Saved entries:
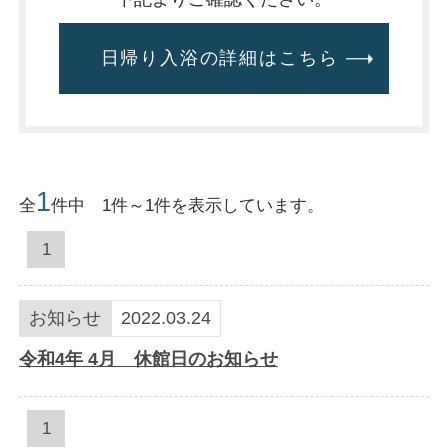
日帰り入浴の詳細はこちら
1
全
件中 1件～1件を表示しています。
1
お知らせ
2022.03.24
令和4年 4月 休館日のお知らせ
1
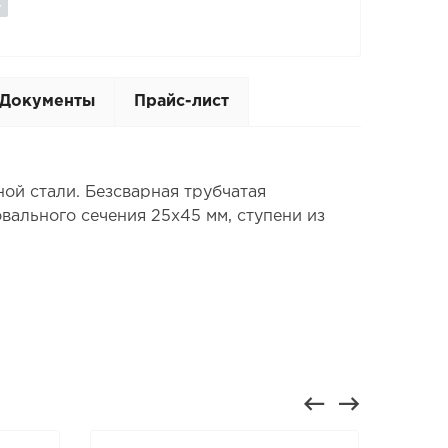
Документы
Прайс-лист
ой стали. Безсварная трубчатая
вального сечения 25х45 мм, ступени из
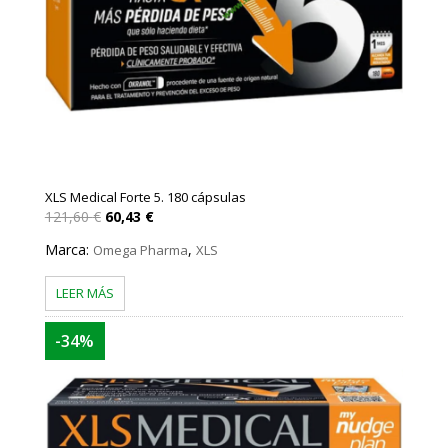
XLS Medical Forte 5. 180 cápsulas
El
El
121,60
€
60,43
€
precio
precio
original
actual
Marca:
,
Omega Pharma
XLS
era:
es:
121,60 €.
60,43 €.
LEER MÁS
-34%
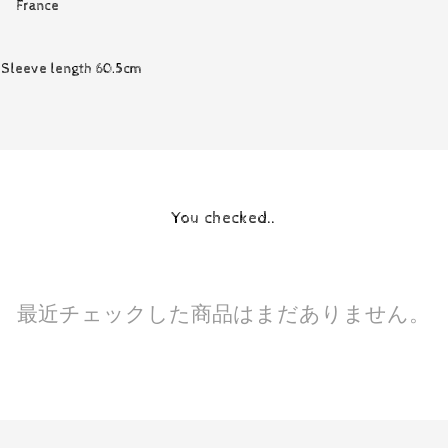
France
 Sleeve length 60.5cm
You checked..
最近チェックした商品はまだありません。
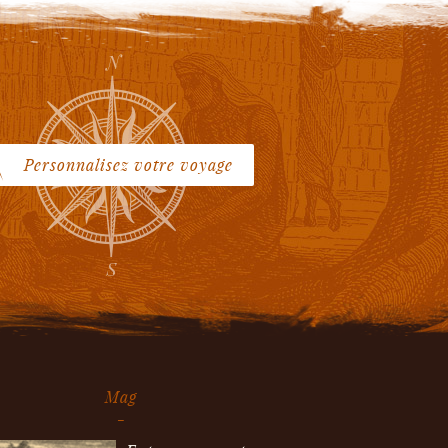
Personnalisez votre voyage
Mag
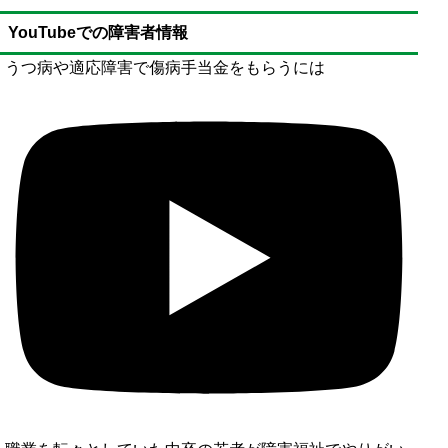
昼間や夜間の利用で見守りを行う
YouTubeでの障害者情報
保護者不在の場合、原則として利用の対象外
子供への介護でホームヘルプを利用する
うつ病や適応障害で傷病手当金をもらうには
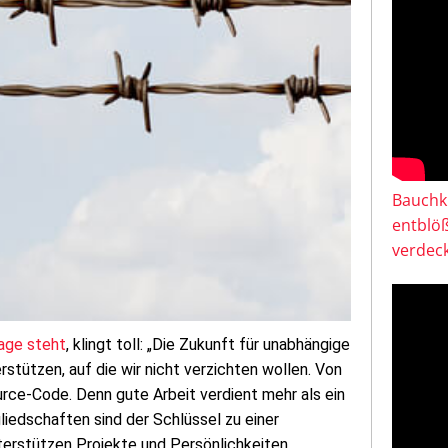
Bauchkl
entblö
verdeck
age steht
, klingt toll: „Die Zukunft für unabhängige
tützen, auf die wir nicht verzichten wollen. Von
ce-Code. Denn gute Arbeit verdient mehr als ein
gliedschaften sind der Schlüssel zu einer
terstützen Projekte und Persönlichkeiten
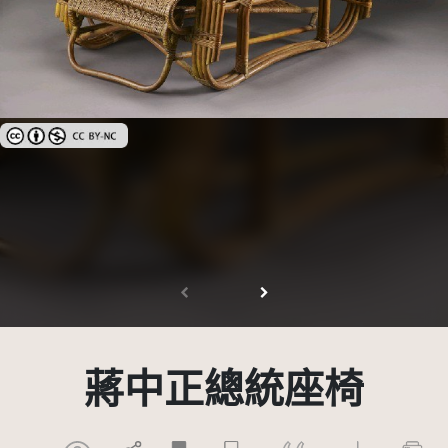
創用CC姓名標示-非商業性 3.0 台灣及其後版本(CC BY-NC 3.0 TW +)
蔣中正總統座椅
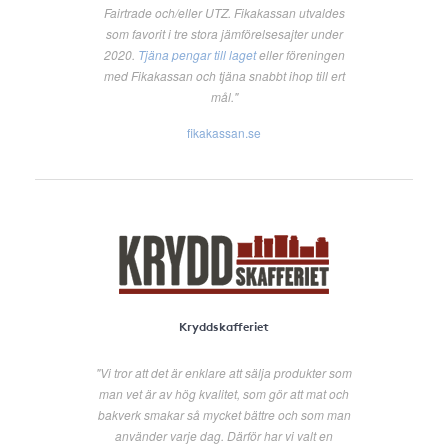
Fairtrade och/eller UTZ. Fikakassan utvaldes
som favorit i tre stora jämförelsesajter under
2020.
Tjäna pengar till laget
eller föreningen
med Fikakassan och tjäna snabbt ihop till ert
mål."
fikakassan.se
Kryddskafferiet
"Vi tror att det är enklare att sälja produkter som
man vet är av hög kvalitet, som gör att mat och
bakverk smakar så mycket bättre och som man
använder varje dag. Därför har vi valt en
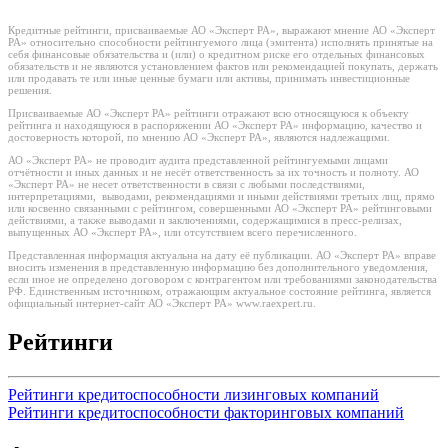
Кредитные рейтинги, присваиваемые АО «Эксперт РА», выражают мнение АО «Эксперт
РА» относительно способности рейтингуемого лица (эмитента) исполнять принятые на
себя финансовые обязательства и (или) о кредитном риске его отдельных финансовых
обязательств и не являются установлением фактов или рекомендацией покупать, держать
или продавать те или иные ценные бумаги или активы, принимать инвестиционные
решения.
Присваиваемые АО «Эксперт РА» рейтинги отражают всю относящуюся к объекту
рейтинга и находящуюся в распоряжении АО «Эксперт РА» информацию, качество и
достоверность которой, по мнению АО «Эксперт РА», являются надлежащими.
АО «Эксперт РА» не проводит аудита представленной рейтингуемыми лицами
отчётности и иных данных и не несёт ответственность за их точность и полноту. АО
«Эксперт РА» не несет ответственности в связи с любыми последствиями,
интерпретациями, выводами, рекомендациями и иными действиями третьих лиц, прямо
или косвенно связанными с рейтингом, совершенными АО «Эксперт РА» рейтинговыми
действиями, а также выводами и заключениями, содержащимися в пресс-релизах,
выпущенных АО «Эксперт РА», или отсутствием всего перечисленного.
Представленная информация актуальна на дату её публикации. АО «Эксперт РА» вправе
вносить изменения в представленную информацию без дополнительного уведомления,
если иное не определено договором с контрагентом или требованиями законодательства
РФ. Единственным источником, отражающим актуальное состояние рейтинга, является
официальный интернет-сайт АО «Эксперт РА» www.raexpert.ru.
Рейтинги
Рейтинги кредитоспособности лизинговых компаний
Рейтинги кредитоспособности факторинговых компаний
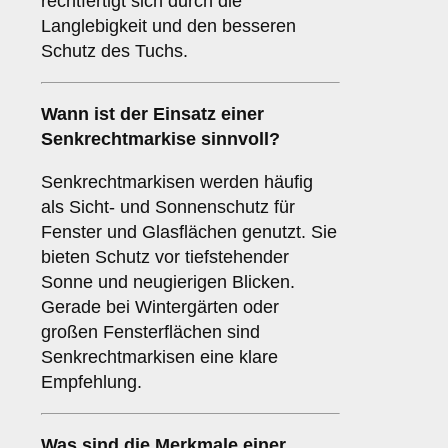
rechtfertigt sich durch die
Langlebigkeit und den besseren
Schutz des Tuchs.
Wann ist der Einsatz einer
Senkrechtmarkise
sinnvoll?
Senkrechtmarkisen werden häufig
als Sicht- und Sonnenschutz für
Fenster und Glasflächen genutzt. Sie
bieten Schutz vor tiefstehender
Sonne und neugierigen Blicken.
Gerade bei Wintergärten oder
großen Fensterflächen sind
Senkrechtmarkisen eine klare
Empfehlung.
Was sind die Merkmale einer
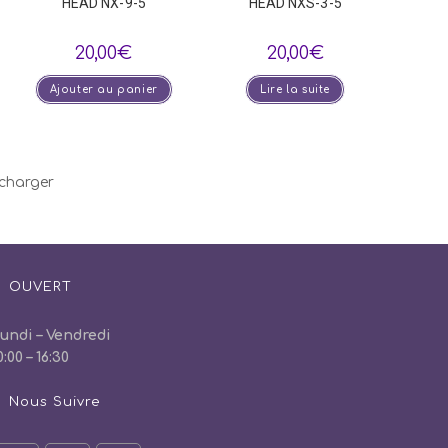
HEAD NX-9-5
HEAD NXS-3-5
20,00
€
20,00
€
Ajouter au panier
Lire la suite
charger
OUVERT
undi – Vendredi
0:00 – 16:30
Nous Suivre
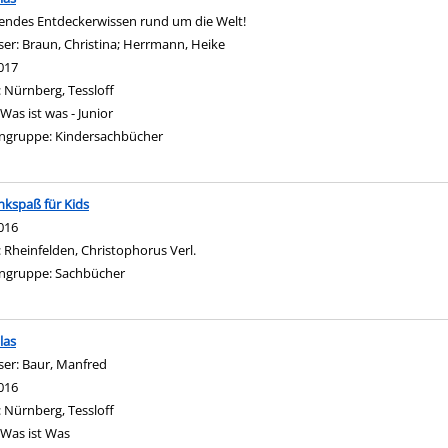
ndes Entdeckerwissen rund um die Welt!
ser:
Braun, Christina
;
Herrmann, Heike
Suche nach diesem Verfasser
017
:
Nürnberg, Tessloff
Was ist was - Junior
ngruppe:
Kindersachbücher
kspaß für Kids
nach diesem Verfasser
016
:
Rheinfelden, Christophorus Verl.
ngruppe:
Sachbücher
las
ser:
Baur, Manfred
Suche nach diesem Verfasser
016
:
Nürnberg, Tessloff
Was ist Was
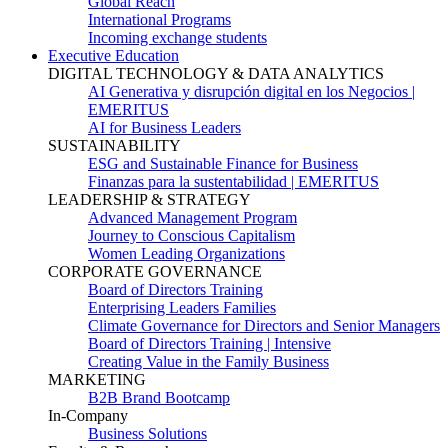
Global Reach
International Programs
Incoming exchange students
Executive Education
DIGITAL TECHNOLOGY & DATA ANALYTICS
AI Generativa y disrupción digital en los Negocios |
EMERITUS
AI for Business Leaders
SUSTAINABILITY
ESG and Sustainable Finance for Business
Finanzas para la sustentabilidad | EMERITUS
LEADERSHIP & STRATEGY
Advanced Management Program
Journey to Conscious Capitalism
Women Leading Organizations
CORPORATE GOVERNANCE
Board of Directors Training
Enterprising Leaders Families
Climate Governance for Directors and Senior Managers
Board of Directors Training | Intensive
Creating Value in the Family Business
MARKETING
B2B Brand Bootcamp
In-Company
Business Solutions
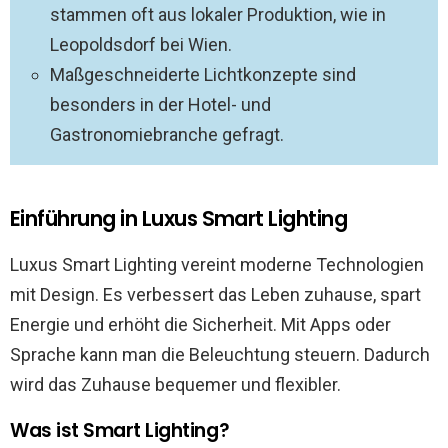
stammen oft aus lokaler Produktion, wie in
Leopoldsdorf bei Wien.
Maßgeschneiderte Lichtkonzepte sind
besonders in der Hotel- und
Gastronomiebranche gefragt.
Einführung in Luxus Smart Lighting
Luxus Smart Lighting vereint moderne Technologien
mit Design. Es verbessert das Leben zuhause, spart
Energie und erhöht die Sicherheit. Mit Apps oder
Sprache kann man die Beleuchtung steuern. Dadurch
wird das Zuhause bequemer und flexibler.
Was ist Smart Lighting?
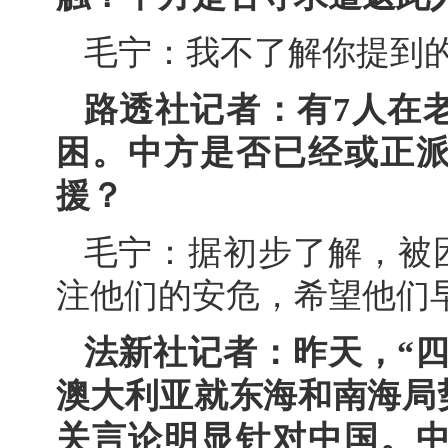
毛宁：我不了解你提到
路透社记者：有7人在
困。中方是否已经或正
援？
毛宁：据初步了解，被
注他们的安危，希望他们
法新社记者：昨天，“
澳大利亚就东海和南海局
关言论明显针对中国。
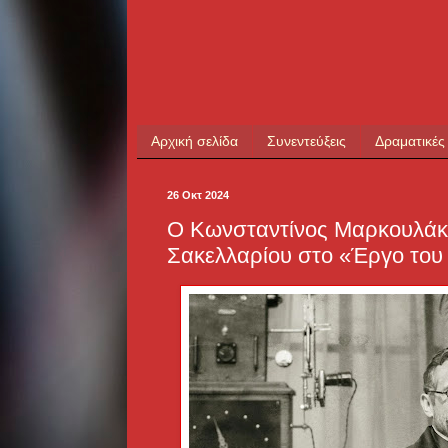
Αρχική σελίδα
Συνεντεύξεις
Δραματικές
26 Οκτ 2024
Ο Κωνσταντίνος Μαρκουλάκη
Σακελλαρίου στο «Έργο του 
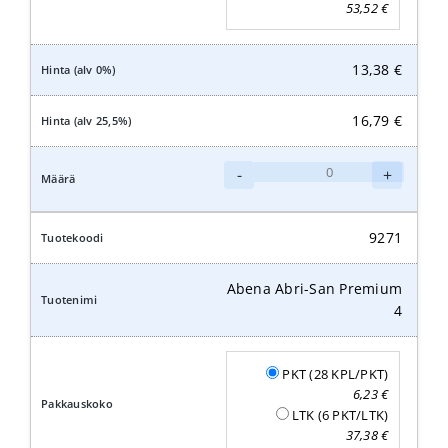
53,52
€
13,38
€
16,79
€
Abena
-
+
Abri-
San
Premium
9271
5
määrä
Abena Abri-San Premium
4
PKT (28 KPL/PKT)
6,23
€
LTK (6 PKT/LTK)
37,38
€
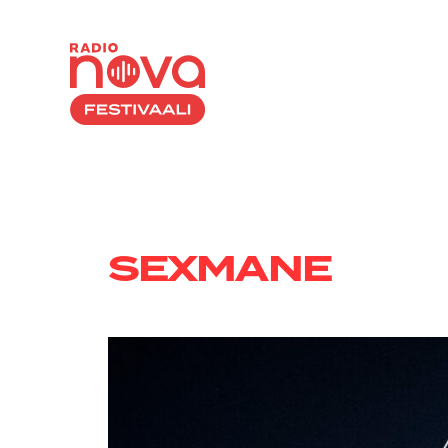
Hyppää
sisältöön
SEXMANE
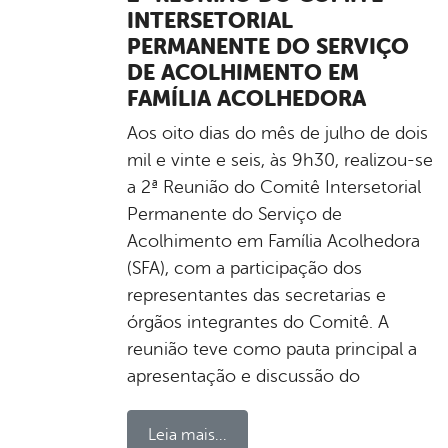
INTERSETORIAL
PERMANENTE DO SERVIÇO
DE ACOLHIMENTO EM
FAMÍLIA ACOLHEDORA
Aos oito dias do mês de julho de dois
mil e vinte e seis, às 9h30, realizou-se
a 2ª Reunião do Comitê Intersetorial
Permanente do Serviço de
Acolhimento em Família Acolhedora
(SFA), com a participação dos
representantes das secretarias e
órgãos integrantes do Comitê. A
reunião teve como pauta principal a
apresentação e discussão do
Leia mais...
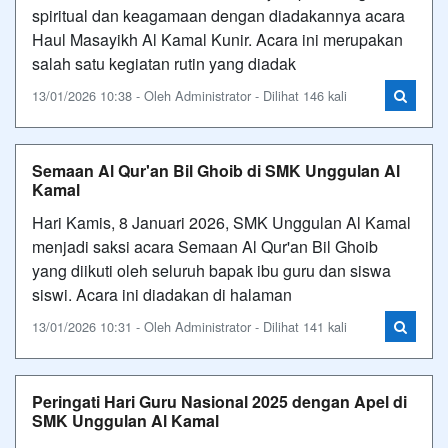
spiritual dan keagamaan dengan diadakannya acara
Haul Masayikh Al Kamal Kunir. Acara ini merupakan
salah satu kegiatan rutin yang diadak
13/01/2026 10:38 - Oleh Administrator - Dilihat 146 kali
Semaan Al Qur'an Bil Ghoib di SMK Unggulan Al
Kamal
Hari Kamis, 8 Januari 2026, SMK Unggulan Al Kamal
menjadi saksi acara Semaan Al Qur'an Bil Ghoib
yang diikuti oleh seluruh bapak ibu guru dan siswa
siswi. Acara ini diadakan di halaman
13/01/2026 10:31 - Oleh Administrator - Dilihat 141 kali
Peringati Hari Guru Nasional 2025 dengan Apel di
SMK Unggulan Al Kamal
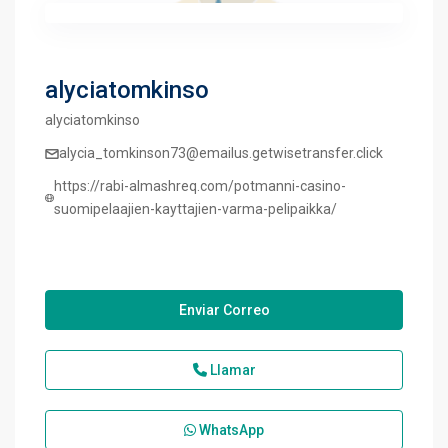
alyciatomkinso
alyciatomkinso
alycia_tomkinson73@emailus.getwisetransfer.click
https://rabi-almashreq.com/potmanni-casino-
suomipelaajien-kayttajien-varma-pelipaikka/
Enviar Correo
Llamar
WhatsApp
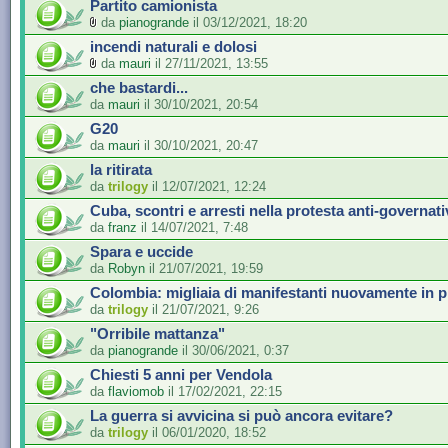
Partito camionista
da
pianogrande
il 03/12/2021, 18:20
incendi naturali e dolosi
da
mauri
il 27/11/2021, 13:55
che bastardi...
da
mauri
il 30/10/2021, 20:54
G20
da
mauri
il 30/10/2021, 20:47
la ritirata
da
trilogy
il 12/07/2021, 12:24
Cuba, scontri e arresti nella protesta anti-governati
da
franz
il 14/07/2021, 7:48
Spara e uccide
da
Robyn
il 21/07/2021, 19:59
Colombia: migliaia di manifestanti nuovamente in p
da
trilogy
il 21/07/2021, 9:26
"Orribile mattanza"
da
pianogrande
il 30/06/2021, 0:37
Chiesti 5 anni per Vendola
da
flaviomob
il 17/02/2021, 22:15
La guerra si avvicina si può ancora evitare?
da
trilogy
il 06/01/2020, 18:52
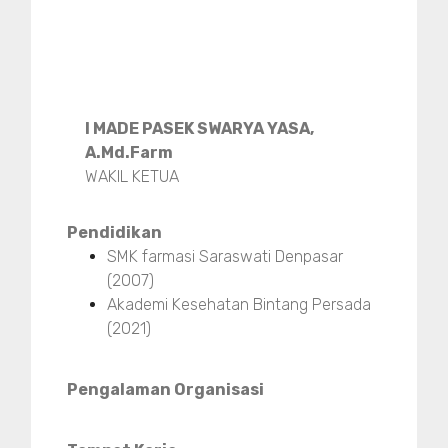
I MADE PASEK SWARYA YASA,
A.Md.Farm
WAKIL KETUA
Pendidikan
SMK farmasi Saraswati Denpasar
(2007)
Akademi Kesehatan Bintang Persada
(2021)
Pengalaman Organisasi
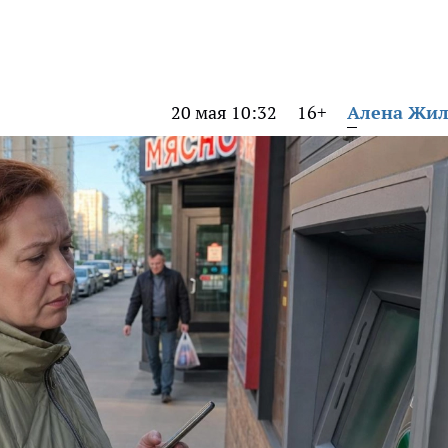
20 мая 10:32
16+
Алена Жи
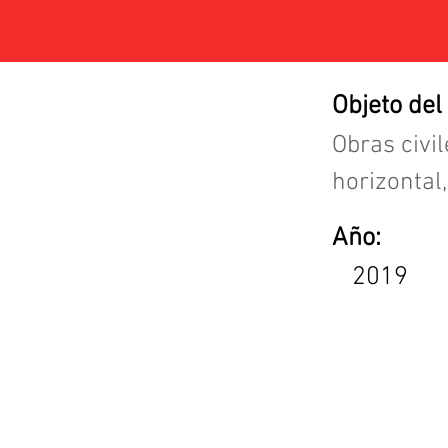
Objeto del
Obras civi
horizontal
Año:
2019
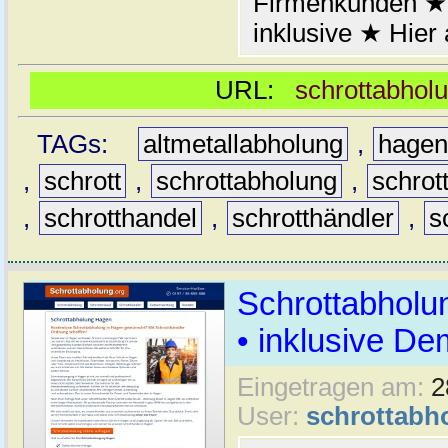
Firmenkunden ★
inklusive ★ Hier
URL:
schrottabhol
TAGs:
altmetallabholung
,
hage
,
schrott
,
schrottabholung
,
schrot
,
schrotthandel
,
schrotthändler
,
s
Schrottabholu
• inklusive D
Eingetragen am:
2
User:
schrottabh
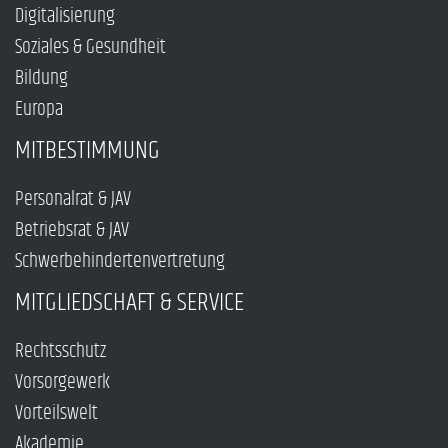
Digitalisierung
Soziales & Gesundheit
Bildung
Europa
MITBESTIMMUNG
Personalrat & JAV
Betriebsrat & JAV
Schwerbehindertenvertretung
MITGLIEDSCHAFT & SERVICE
Rechtsschutz
Vorsorgewerk
Vorteilswelt
Akademie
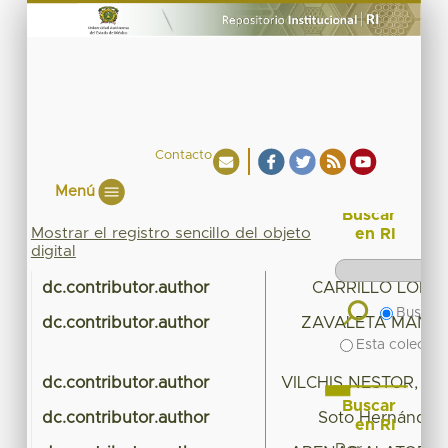
Contacto
Menú
Buscar
Mostrar el registro sencillo del objeto
en RI
digital
dc.contributor.author
CARRILLO LOPEZ
Buscar 
dc.contributor.author
ZAVALETA MANCE
Esta colecció
dc.contributor.author
VILCHIS NESTOR, A
Buscar
dc.contributor.author
Soto Hernández
en RI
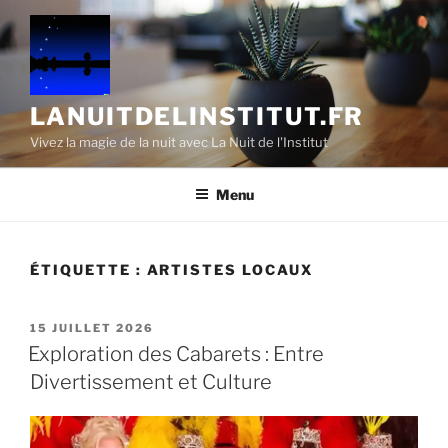
Aller
au
contenu
principal
LANUITDELINSTITUT.FR
Vivez la magie de la nuit avec La Nuit de l'Institut
Menu
ÉTIQUETTE :
ARTISTES LOCAUX
PUBLIÉ
15 JUILLET 2026
LE
Exploration des Cabarets : Entre
Divertissement et Culture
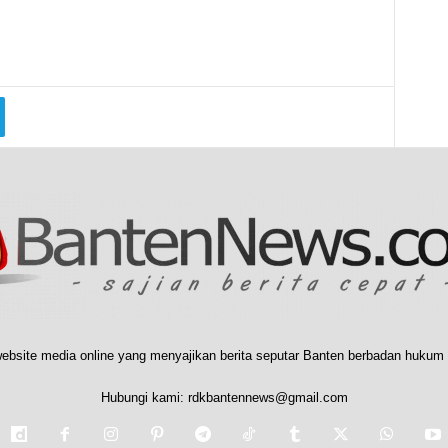
ebsite media online yang menyajikan berita seputar Banten berbadan hukum 
Hubungi kami:
rdkbantennews@gmail.com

BRIEF — Out of the records above, please copy exactly the lines from the line with "LEADERSHIP & STRATEGY" up to and including the line with "Ο Κωνσταντίνος Μαρκουλάκη", minus the pictures.

RESPONSE —
LEADERSHIP & STRATEGY
Advanced Management Program
Journey to Conscious Capitalism
Women Leading Organizations
CORPORATE GOVERNANCE
Board of Directors Training
Enterprising Leaders Families
Climate Governance for Directors and Senior Managers
Board of Directors Training | Intensive
Creating Value in the Family Business
MARKETING
B2B Brand Bootcamp
In-Company
Business Solutions
stammen oft aus lokaler Produktion, wie in
Leopoldsdorf bei Wien.
Maßgeschneiderte Lichtkonzepte sind
besonders in der Hotel- und
Gastronomiebranche gefragt.
Einführung in Luxus Smart Lighting
Luxus Smart Lighting vereint moderne Technologien
mit Design. Es verbessert das Leben zuhause, spart
Energie und erhöht die Sicherheit. Mit Apps oder
Sprache kann man die Beleuchtung steuern. Dadurch
wird das Zuhause bequemer und flexibler.
Was ist Smart Lighting?
毛宁：我不了解你提到
路透社记者：有7人在
困。中方是否已经或正
援？
毛宁：据初步了解，被
注他们的安危，希望他们
法新社记者：昨天，“
澳大利亚就东海和南海局
关言论明显针对中国。
Αρχική σελίδα
Συνεντεύξεις
Δραματικές
26 Οκτ 2024
Ο Κωνσταντίνος Μαρκουλάκη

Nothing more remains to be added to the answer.